My other complaint about Dash was her internal dialogue. Throughout the story she occasionally talks to herself. When she does, it almost always comes across as a lazy way to fill in the reader. For example, look at one of her longer monologues from early in the story: "Okay, so we're obviously not in Equestria anymore. [The human] said he'd been here for years without having anyone to talk to, so he hasn't seen anypony. I should ask him, just to make sure. I should probably ask what a 'starship' is, too. Sounds pretty dangerous, whatever it is; I should have asked earlier, but I was too upset about not being able to fly. Which sucks, yeah, but I'll live, as long as Twilight can get us home. I'm sure she'll be able to; she's not Celestia's star pupil for nothing." By way of comparison, Dash's dialogue (and that of the other characters) is usually unobjectionable, but these mental asides were often painful to read.
At the end of the last chapter, the author suggests to the reader in a note that they need not continue on to the epilogue if they don't want to ("This is pretty much the end of the story. You can end it here if you want,"). After reading the epilogue, I wished I'd taken that suggestion. Essentially, the epilogue reads like a plot summary for a sequel that was never written, a seemingly endless series of Cliff's Notes for a grand tale that, if it were to be written at all, deserved its own story. Furthermore, the ultimate fate of the human felt arbitrary and contrived (though I understand the original epilogue was even worse in that regard), lacking as it did any hint of foreshadowing in the story proper.
Oh, one last thing: this isn't a BattleTech crossover, so far as I can tell. At least, it doesn't have any Mechs or Mechwarriors or anything, the human doesn't appear to be from the Battletech universe, and the planet isn't one from that setting, either. Looking over the comments, it appears there are a few very minor references to the setting, but there's no significant crossover aspect to the story proper. For readers coming in looking for something with the flavor of BattleTech, this will probably be a disappointment. For those (like myself) who come in without expectations for the non-pony portion of the crossover, the labeling is a little confusing, but the story itself is perfectly comprehensible.
Star rating: ★★☆☆☆ (what does this mean?)

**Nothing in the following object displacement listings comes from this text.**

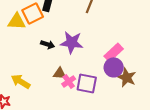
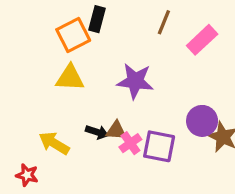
yellow triangle: (17, 21) -> (70, 78), moved
black arrow: (48, 44) -> (97, 132), moved
pink rectangle: (114, 52) -> (202, 40), moved

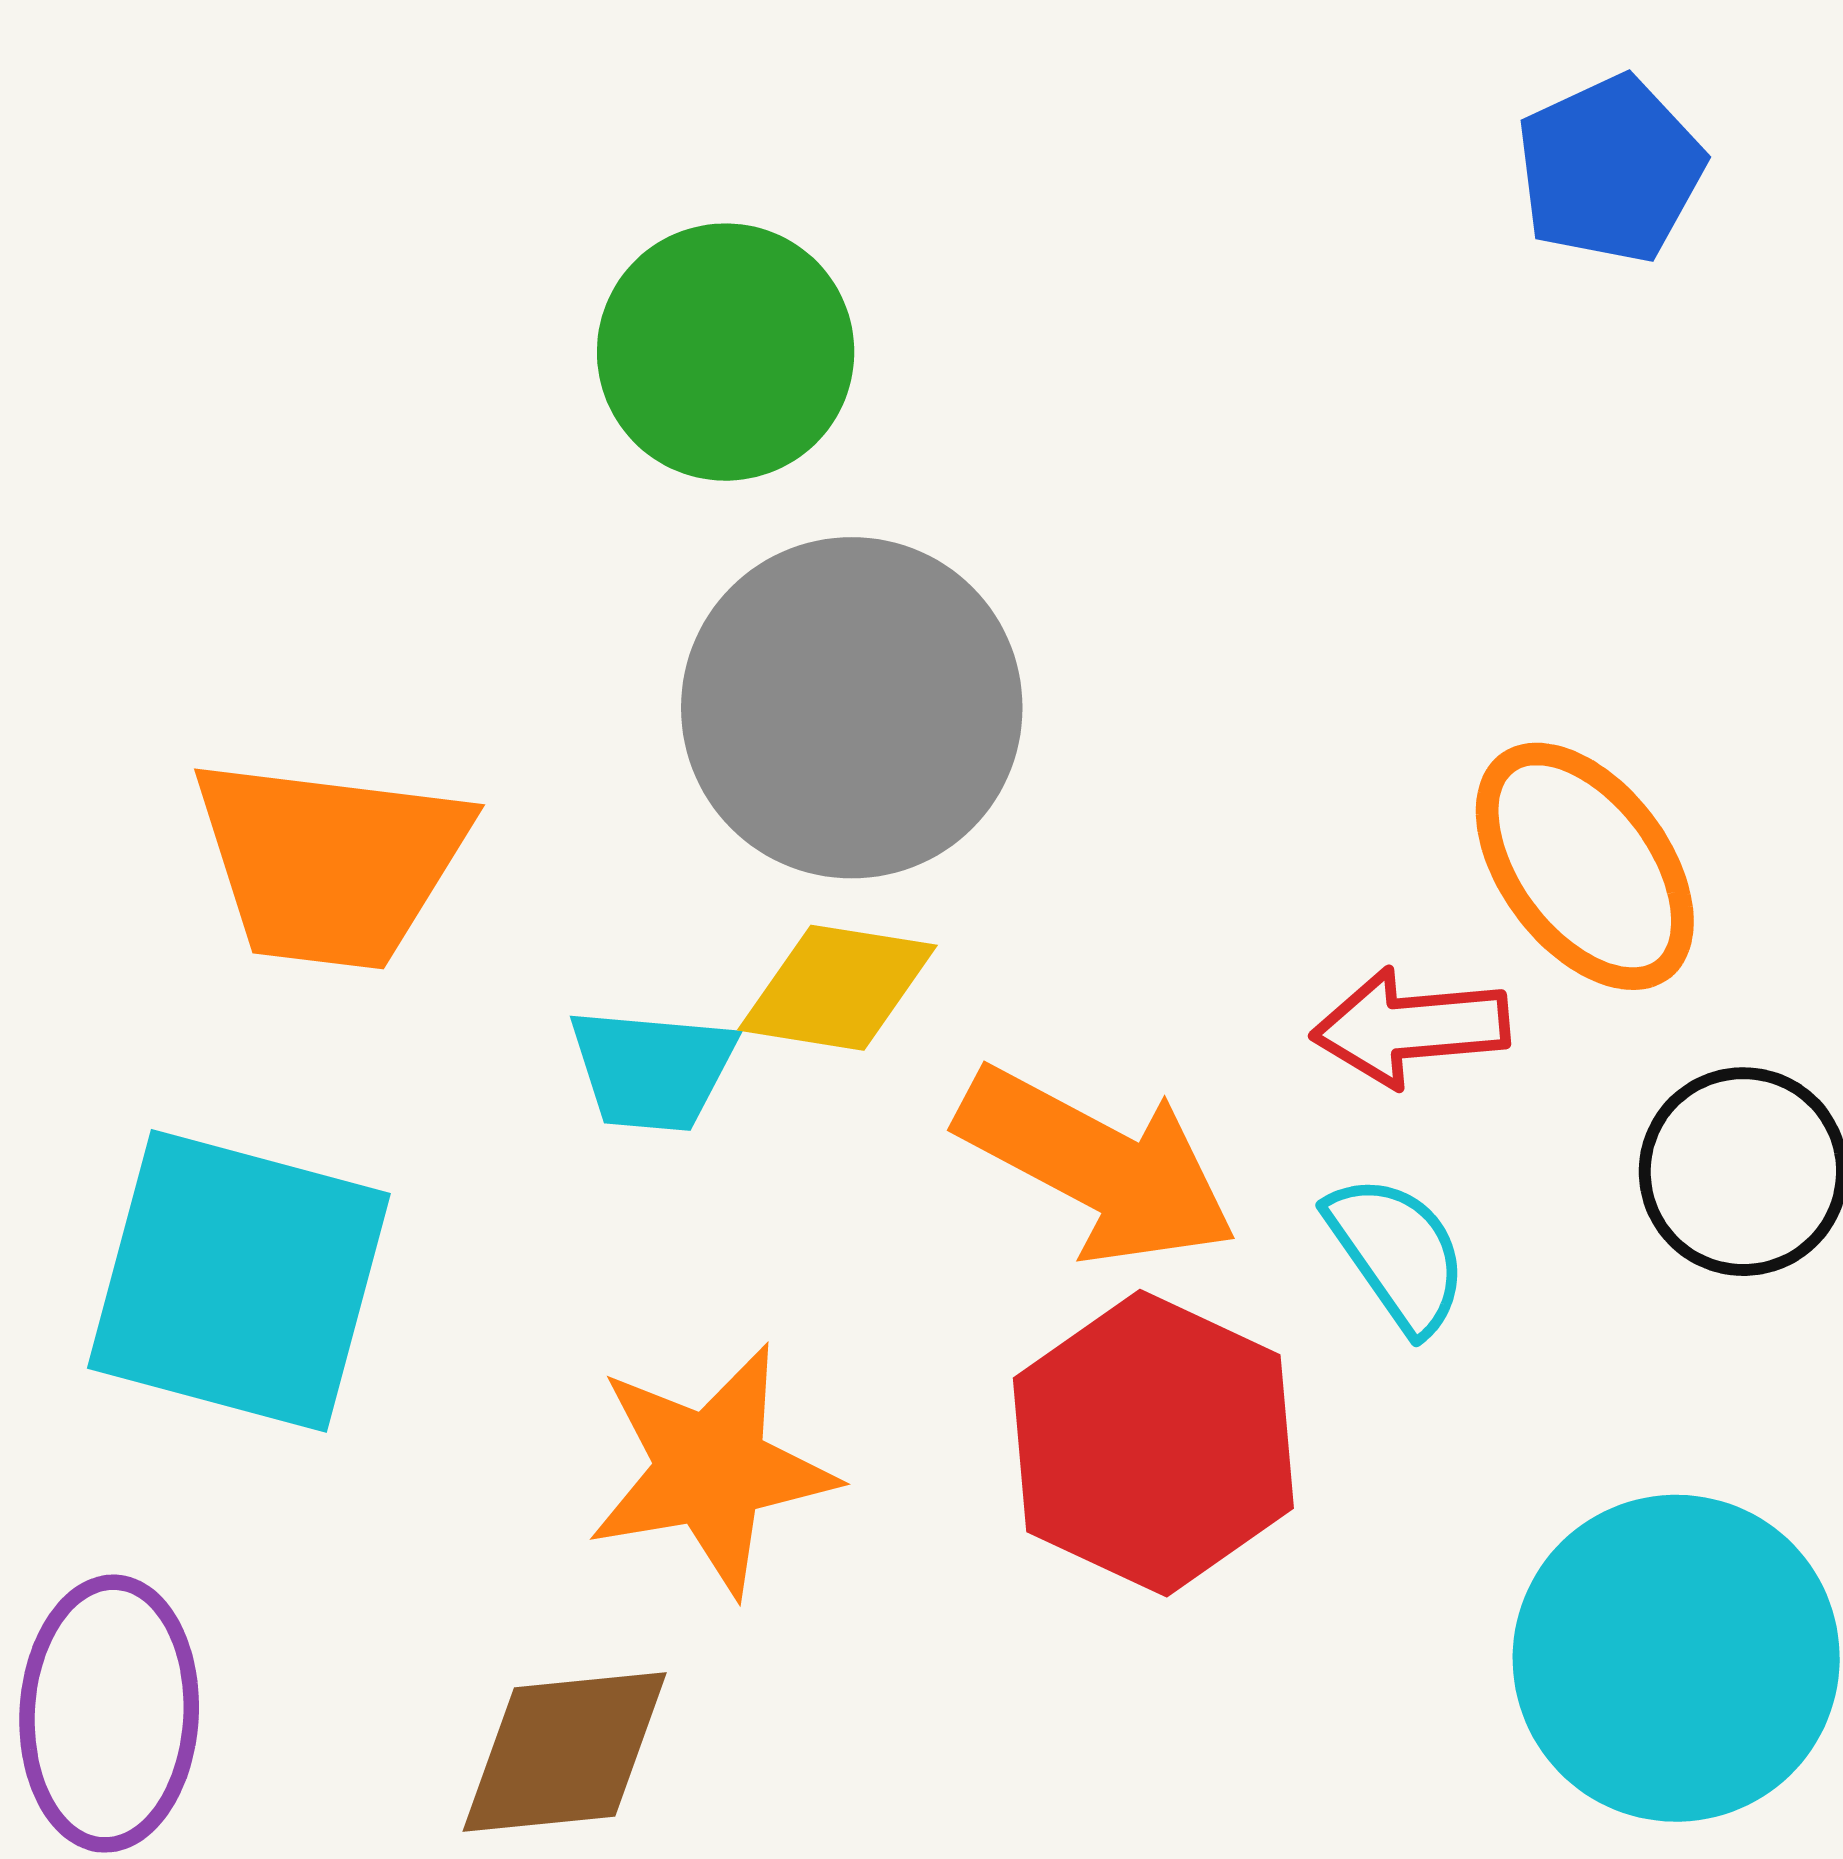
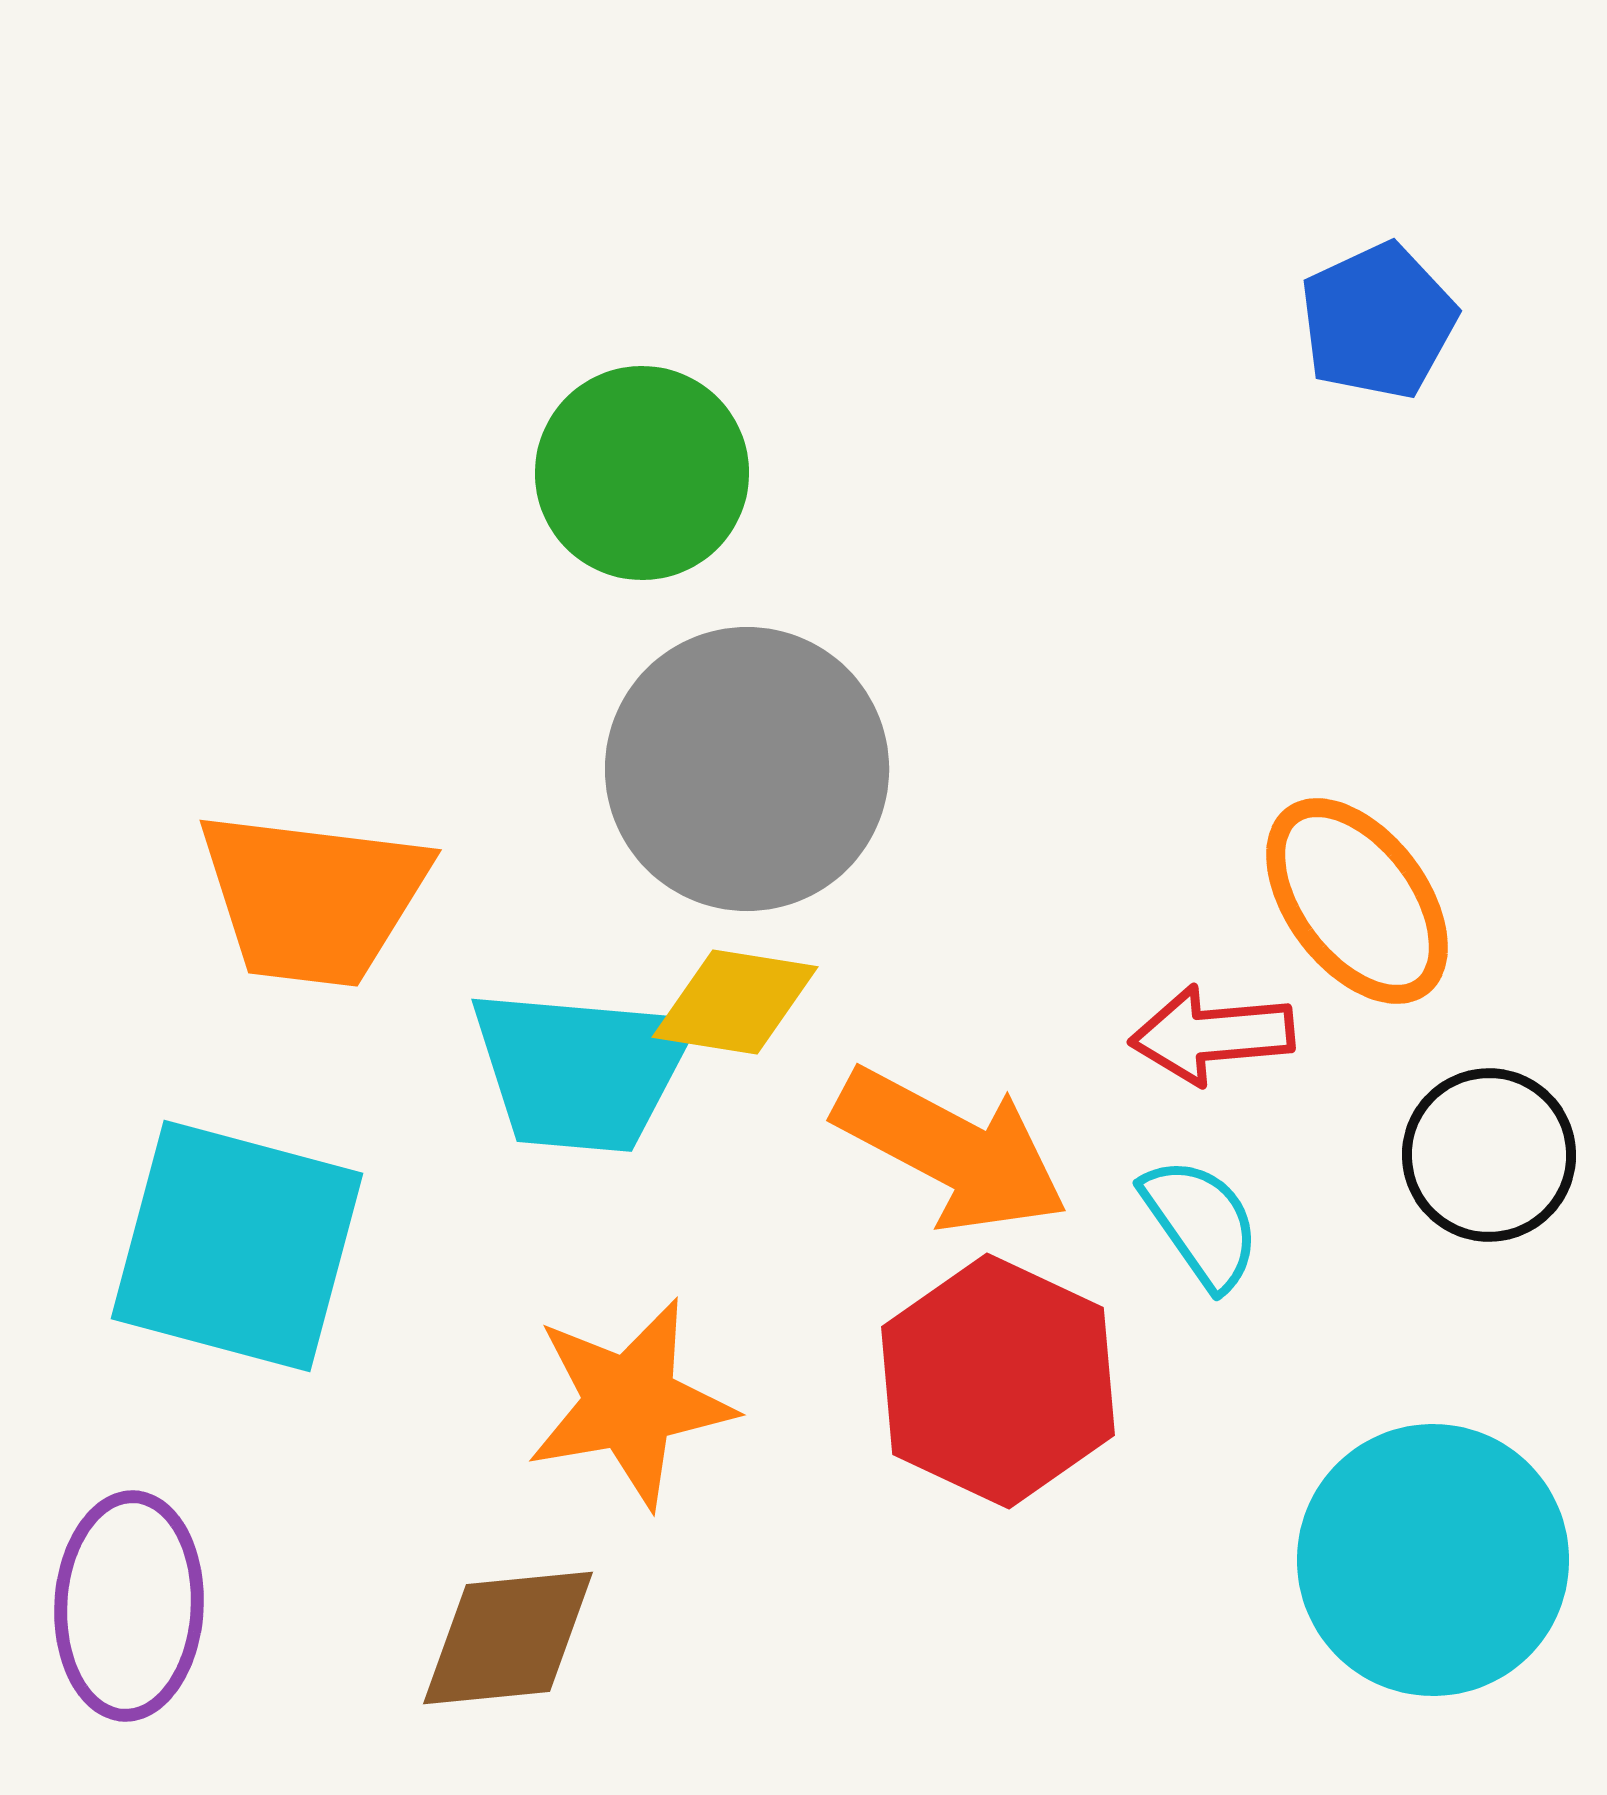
cyan trapezoid: (652, 1069) -> (581, 1070), size x1.6

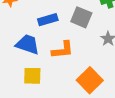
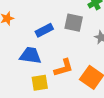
orange L-shape: (63, 50) -> (64, 68), moved

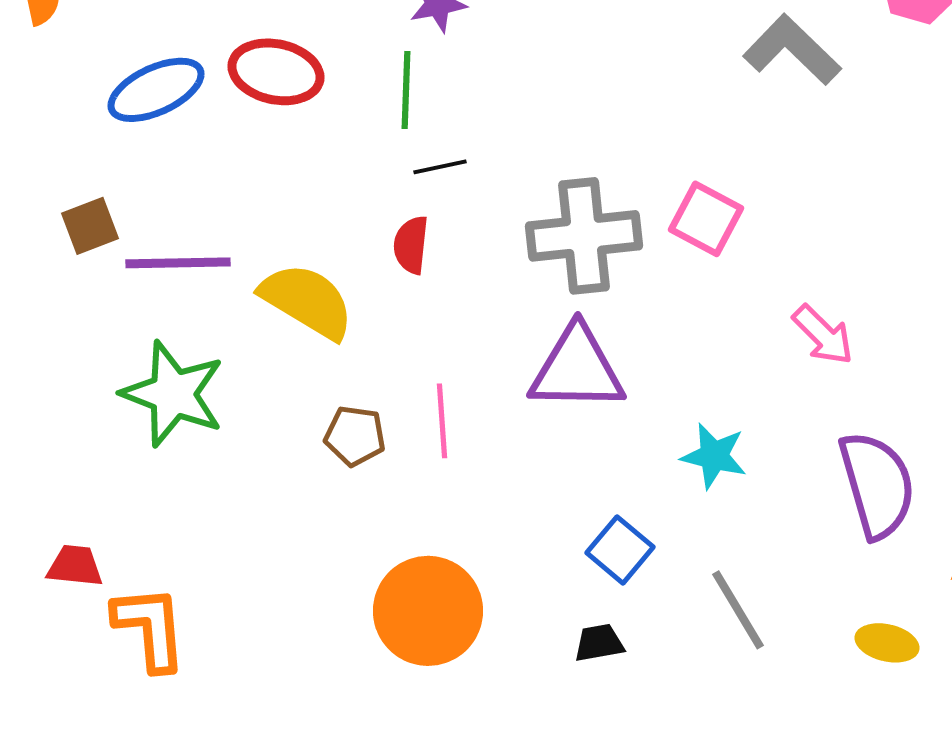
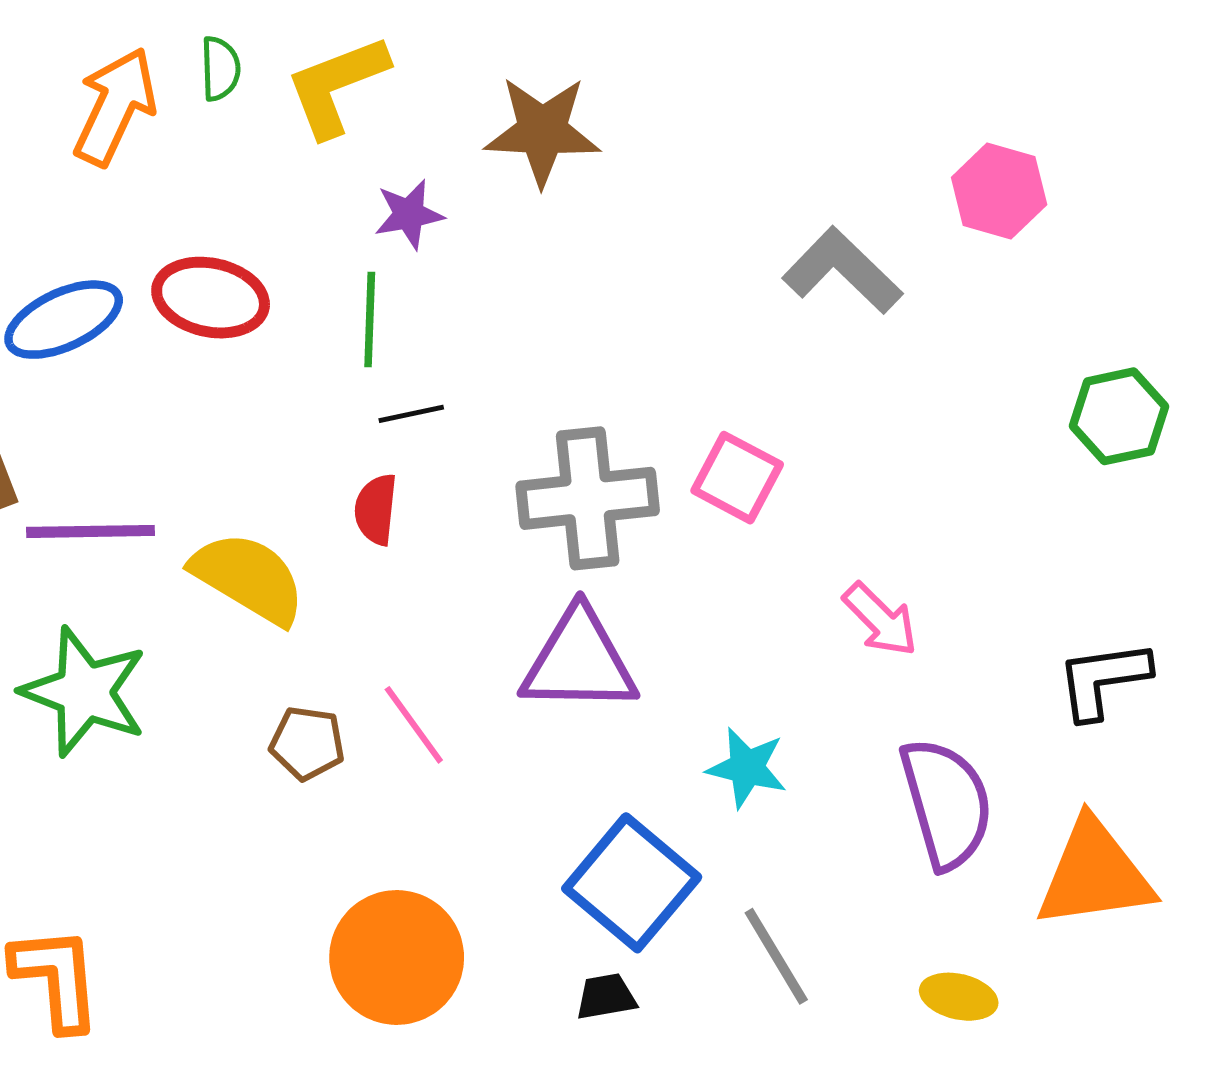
pink line: (442, 421) -> (414, 725), turned -32
blue square: (620, 550) -> (632, 883), size x1.6

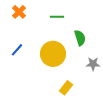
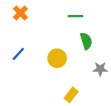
green line: (57, 17) -> (75, 16), moved
yellow circle: (53, 54) -> (57, 58), size x0.7

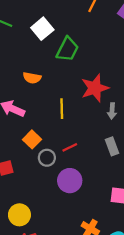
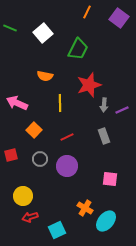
green trapezoid: (67, 49) -> (78, 49), moved
orange semicircle: (32, 78) -> (45, 76), moved
gray circle: (47, 158) -> (40, 159), moved

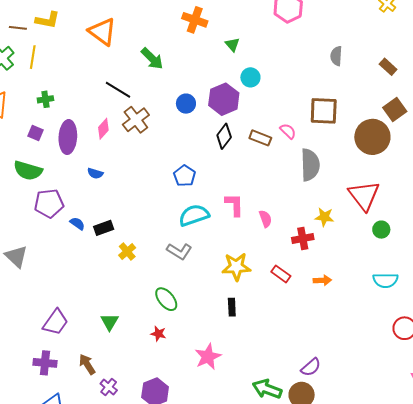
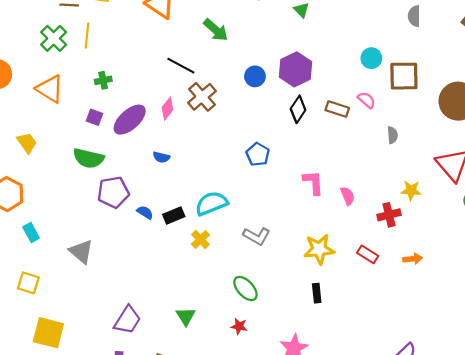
cyan circle: (250, 77) -> (371, 58), moved
purple ellipse: (68, 137) -> (130, 120), turned 48
gray semicircle: (310, 165) -> (392, 135), size x0.5
cyan semicircle: (194, 215) -> (211, 203), moved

The author creates some wonderful imagery, and uses the extreme setting to expand Dash's character in a (mostly) interesting, believable way. But between the unoriginal plot (which contrasts with the highly original setting), the questionable internal dialogue, and the entire epilogue, there's a lot of lazy storytelling in this fic.
Recommendation: Readers interested in some light grimdark will probably find that Karazor has a real knack for driving home the extremity of his characters' plight, and that his monster descriptions find that delicate balance between overly detailed and frustratingly vague. Setting enthusiasts will likewise enjoy reading about the world the author's created. But the story itself simply doesn't stand up as well as the setting and narration.